*What is required*.
What lines of the data hold the string "Rotkreuzkurs"? Copy them all.

*Records provided*.
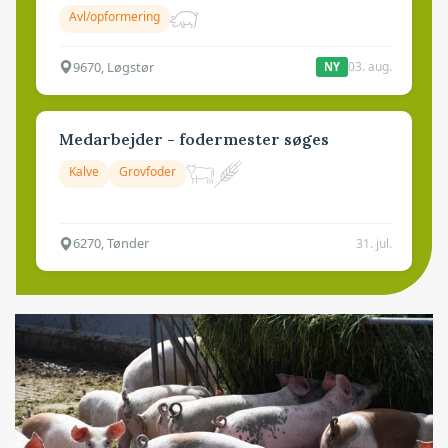
Avl/opformering
9670, Løgstør
03. aug.
NY
Medarbejder - fodermester søges
Kalve
Grovfoder
6270, Tønder
31. jul.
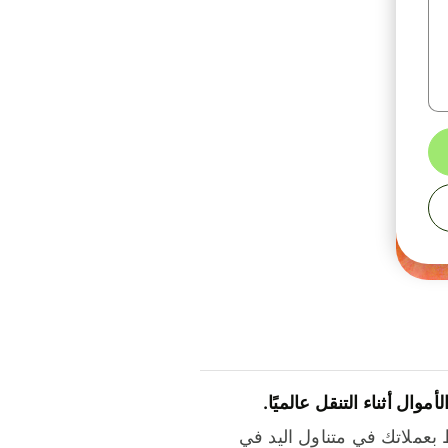
لأموال أثناء التنقل عالميًا.
بعملاتك في متناول اليد في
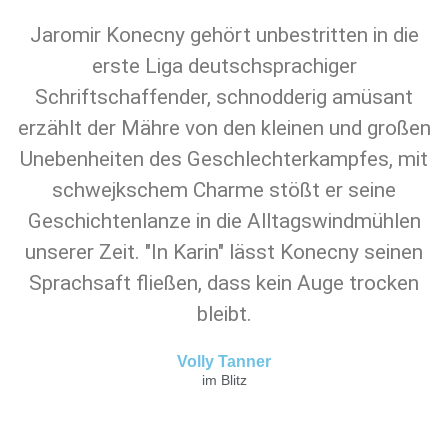
Jaromir Konecny gehört unbestritten in die
erste Liga deutschsprachiger
Schriftschaffender, schnodderig amüsant
erzählt der Mähre von den kleinen und großen
Unebenheiten des Geschlechterkampfes, mit
schwejkschem Charme stößt er seine
Geschichtenlanze in die Alltagswindmühlen
unserer Zeit. "In Karin" lässt Konecny seinen
Sprachsaft fließen, dass kein Auge trocken
bleibt.
Volly Tanner
im Blitz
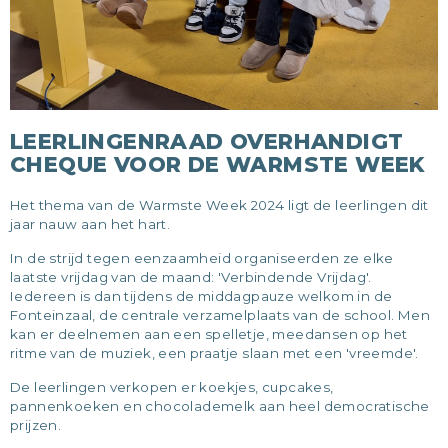
LEERLINGENRAAD OVERHANDIGT
CHEQUE VOOR DE WARMSTE WEEK
Het thema van de Warmste Week 2024 ligt de leerlingen dit
jaar nauw aan het hart.
In de strijd tegen eenzaamheid organiseerden ze elke
laatste vrijdag van de maand: 'Verbindende Vrijdag'.
Iedereen is dan tijdens de middagpauze welkom in de
Fonteinzaal, de centrale verzamelplaats van de school. Men
kan er deelnemen aan een spelletje, meedansen op het
ritme van de muziek, een praatje slaan met een 'vreemde'.
De leerlingen verkopen er koekjes, cupcakes,
pannenkoeken en chocolademelk aan heel democratische
prijzen.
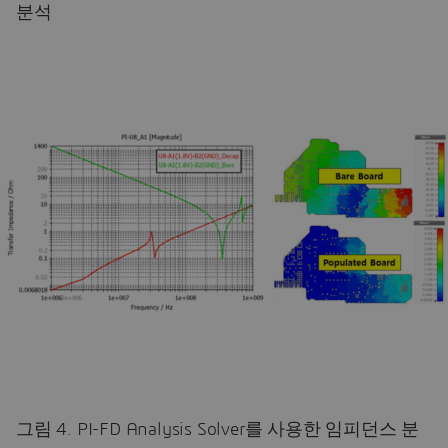
분석
그림 4. PI-FD Analysis Solver를 사용한 임피던스 분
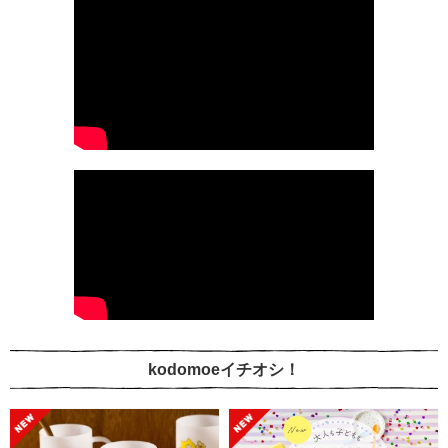
kodomoeイチオシ！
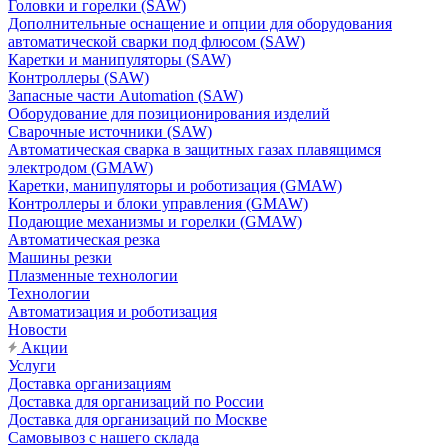
Головки и горелки (SAW)
Дополнительные оснащение и опции для оборудования
автоматической сварки под флюсом (SAW)
Каретки и манипуляторы (SAW)
Контроллеры (SAW)
Запасные части Automation (SAW)
Оборудование для позиционирования изделий
Сварочные источники (SAW)
Автоматическая сварка в защитных газах плавящимся
электродом (GMAW)
Каретки, манипуляторы и роботизация (GMAW)
Контроллеры и блоки управления (GMAW)
Подающие механизмы и горелки (GMAW)
Автоматическая резка
Машины резки
Плазменные технологии
Технологии
Автоматизация и роботизация
Новости
Акции
Услуги
Доставка организациям
Доставка для организаций по России
Доставка для организаций по Москве
Самовывоз с нашего склада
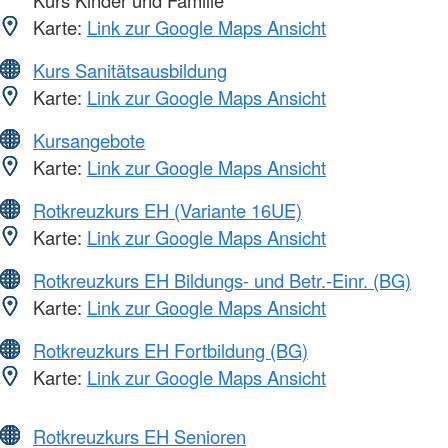
Karte:
Link zur Google Maps Ansicht
Kurs Sanitätsausbildung
Karte:
Link zur Google Maps Ansicht
Kursangebote
Karte:
Link zur Google Maps Ansicht
Rotkreuzkurs EH (Variante 16UE)
Karte:
Link zur Google Maps Ansicht
Rotkreuzkurs EH Bildungs- und Betr.-Einr. (BG)
Karte:
Link zur Google Maps Ansicht
Rotkreuzkurs EH Fortbildung (BG)
Karte:
Link zur Google Maps Ansicht
Rotkreuzkurs EH Senioren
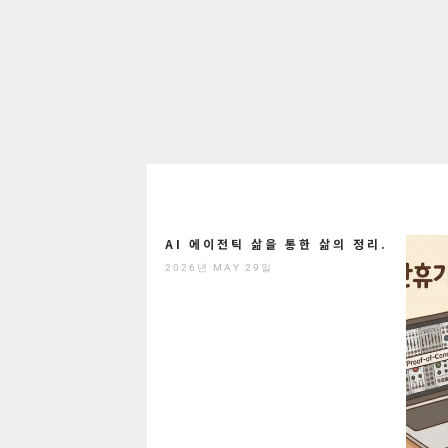
AI 에이전틱 삶을 통한 삶의 정리.
2026년 MAY 29일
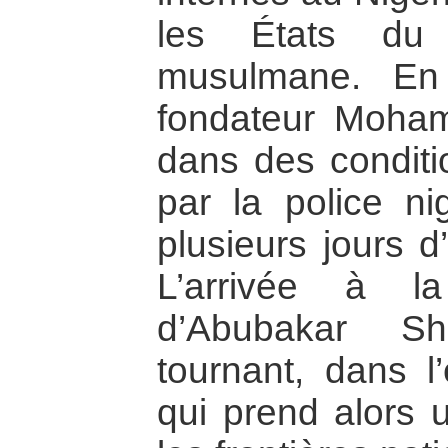
les États du 
musulmane. En
fondateur Moham
dans des conditi
par la police n
plusieurs jours d
L’arrivée à l
d’Abubakar S
tournant, dans l’
qui prend alors 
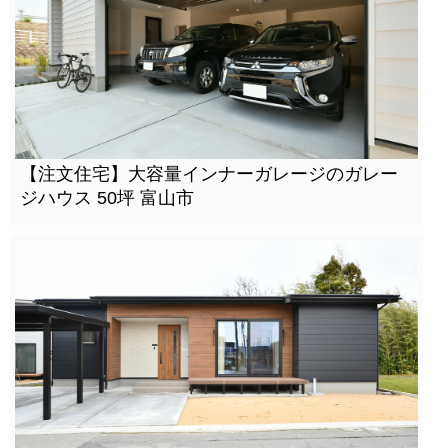
【注文住宅】大容量インナーガレージのガレー
ジハウス 50坪 富山市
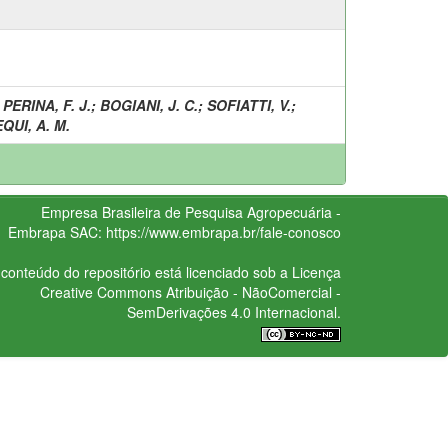
;
PERINA, F. J.
;
BOGIANI, J. C.
;
SOFIATTI, V.
;
QUI, A. M.
Empresa Brasileira de Pesquisa Agropecuária -
Embrapa
SAC:
https://www.embrapa.br/fale-conosco
conteúdo do repositório está licenciado sob a Licença
Creative Commons
Atribuição - NãoComercial -
SemDerivações 4.0 Internacional.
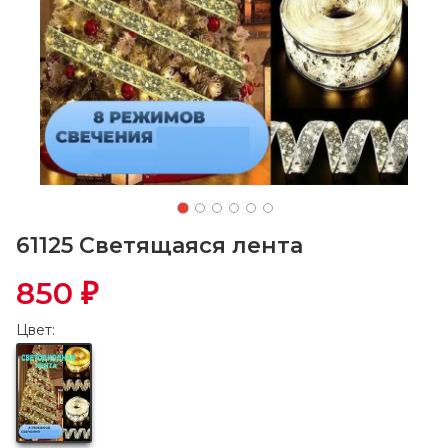
61125 Светящаяся лента
850
₽
Цвет:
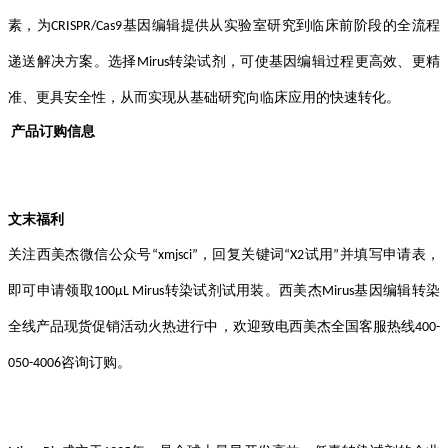
素，为
基因编辑提供从实验室研究到临床前阶段的全流程
CRISPR/Cas9
递送解决方案。选择
转染试剂，可使基因编辑过程更高效、更精
Mirus
准、更具安全性
，从而实现从基础研究向临床应用的快速转化。
产品订购信息
文末福利
关注西美杰微信公众号
，回复关键词
试用
并填写申请表，
“xmjsci”
“X
2
”
即可申请领取
转染试剂试用装。西美杰
基因编辑转染
100μL Mirus
Mirus
全线产品现货促销活动火热进行中，欢迎致电西美杰全国客服热线
400-
咨询订购。
050-4006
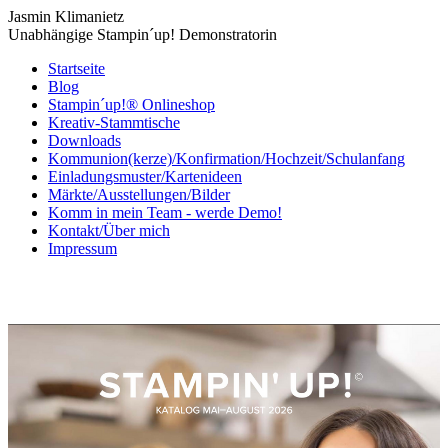
Jasmin Klimanietz
Unabhängige Stampin´up! Demonstratorin
Startseite
Blog
Stampin´up!® Onlineshop
Kreativ-Stammtische
Downloads
Kommunion(kerze)/Konfirmation/Hochzeit/Schulanfang
Einladungsmuster/Kartenideen
Märkte/Ausstellungen/Bilder
Komm in mein Team - werde Demo!
Kontakt/Über mich
Impressum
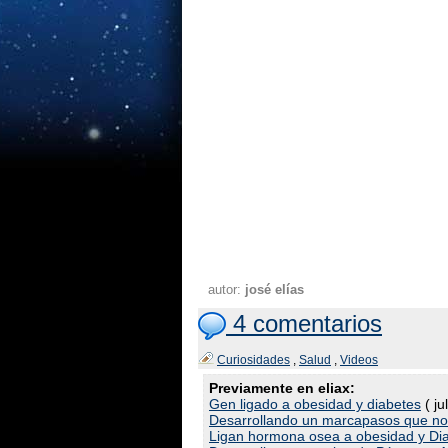
autor:
josé elías
4 comentarios
Curiosidades
,
Salud
,
Videos
Previamente en eliax:
Gen ligado a obesidad y diabetes
( ju
Desarrollando un marcapasos que no 
Ligan hormona osea a obesidad y Dia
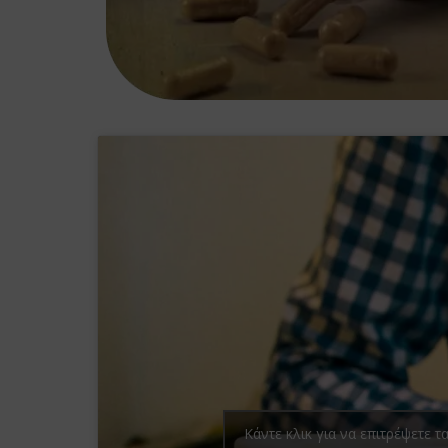
Κάντε κλικ για να επιτρέψετε τ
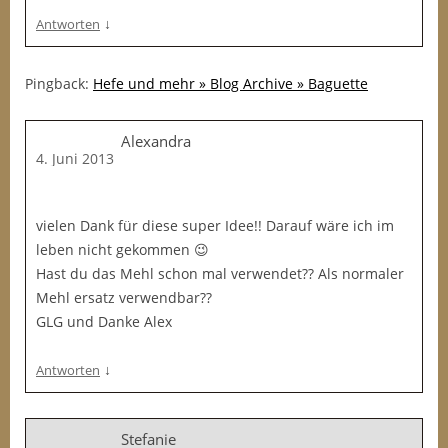
↓
Antworten
Pingback:
Hefe und mehr » Blog Archive » Baguette
Alexandra
4. Juni 2013
vielen Dank für diese super Idee!! Darauf wäre ich im
leben nicht gekommen 😉
Hast du das Mehl schon mal verwendet?? Als normaler
Mehl ersatz verwendbar??
GLG und Danke Alex
↓
Antworten
Stefanie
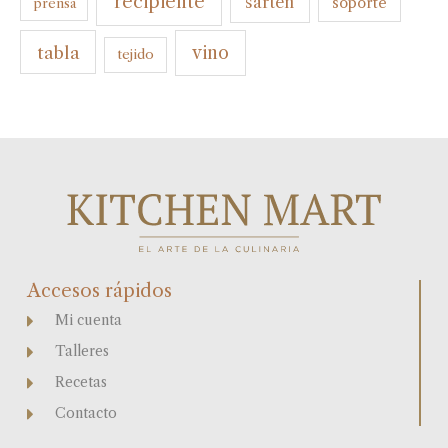
recipiente
sarten
soporte
prensa
tabla
vino
tejido
Accesos rápidos
Mi cuenta
Talleres
Recetas
Contacto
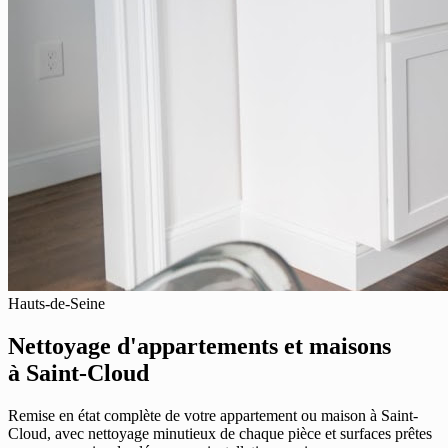
Hauts-de-Seine
Nettoyage d'appartements et maisons
à Saint-Cloud
Remise en état complète de votre appartement ou maison à Saint-
Cloud, avec nettoyage minutieux de chaque pièce et surfaces prêtes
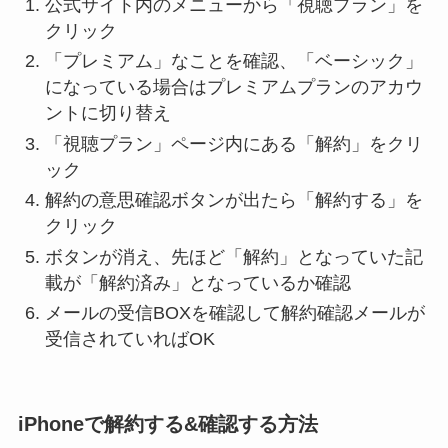
公式サイト内のメニューから「視聴プラン」を
クリック
「プレミアム」なことを確認、「ベーシック」
になっている場合はプレミアムプランのアカウ
ントに切り替え
「視聴プラン」ページ内にある「解約」をクリ
ック
解約の意思確認ボタンが出たら「解約する」を
クリック
ボタンが消え、先ほど「解約」となっていた記
載が「解約済み」となっているか確認
メールの受信BOXを確認して解約確認メールが
受信されていればOK
iPhoneで解約する&確認する方法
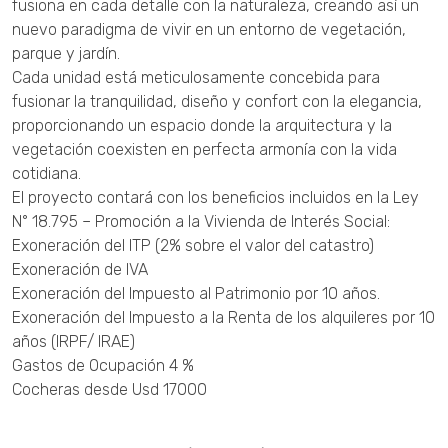
fusiona en cada detalle con la naturaleza, creando así un
nuevo paradigma de vivir en un entorno de vegetación,
parque y jardín.
Cada unidad está meticulosamente concebida para
fusionar la tranquilidad, diseño y confort con la elegancia,
proporcionando un espacio donde la arquitectura y la
vegetación coexisten en perfecta armonía con la vida
cotidiana.
El proyecto contará con los beneficios incluidos en la Ley
N° 18.795 – Promoción a la Vivienda de Interés Social:
Exoneración del ITP (2% sobre el valor del catastro)
Exoneración de IVA
Exoneración del Impuesto al Patrimonio por 10 años.
Exoneración del Impuesto a la Renta de los alquileres por 10
años (IRPF/ IRAE)
Gastos de Ocupación 4 %
Cocheras desde Usd 17000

*The completed task*.
Rotkreuzkurs EH (Variante 16UE)
Rotkreuzkurs EH Bildungs- und Betr.-Einr. (BG)
Rotkreuzkurs EH Fortbildung (BG)
Rotkreuzkurs EH Senioren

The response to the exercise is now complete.